Aging: what’s new? Genetics of longevity, science advances.

By studying populations that age in good health, we can outline the genetics of longevity and ultimately promote personalized anti-aging programs for all.

Increasing life expectancy is not associated with increasing healthy life expectancy. Explanation: aging itself represents the major risk factor for the onset of age-related chronic diseases such as cardiovascular, metabolic and neurodegenerative diseases. Moreover, aging is also the main cause of a decline in the immune system.

However, there are individuals who are able of living a long and healthy life, escaping these age-related diseases.

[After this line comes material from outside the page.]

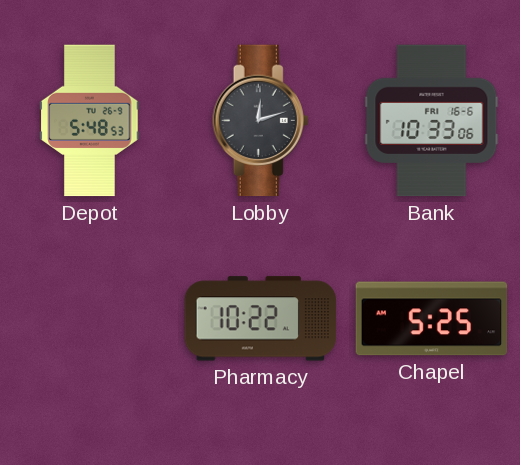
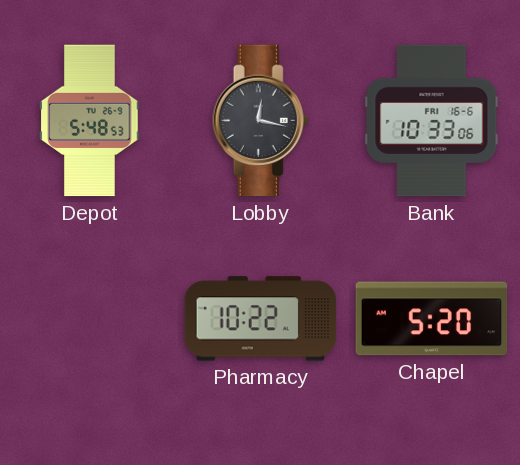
Lobby: 12:12 -> 12:17
Chapel: 5:25 -> 5:20
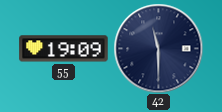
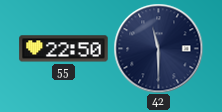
55: 19:09 -> 22:50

Studies of long-lived families reveal that longevity can be inherited as a genetic trait. The heritability of lifespan – determined in studies of twins – is estimated at 20% on average and up to 30% (1).

The synthesis of these studies, which have been increasing in number over the last ten years, makes it possible to identify the main pathways associated with longevity, and ultimately their genetic component.

Alongside medical advances in the treatment of chronic diseases, there is an urgent need to improve health during aging and before the onset of these diseases. By identifying each individual’s genetic profile, a promising avenue will be to provide personalized tools to control aging: nutrition, physical exercise, stress management, etc.

To be continued…

© AGE Breaker 04 2024

[Glycation is one of the major causes of aging. Resulting from the fixation of sugars on the proteins constituting the organism, glycation generates toxic compounds that cause cellular aging. Glycation is particularly involved in metabolic disorders, skin aging and cognitive decline.] [AGE BREAKER, patented nutritional supplements, based on rosmarinic acid, recognized by aging specialists around the world for their properties to reverse the effects of glycation.]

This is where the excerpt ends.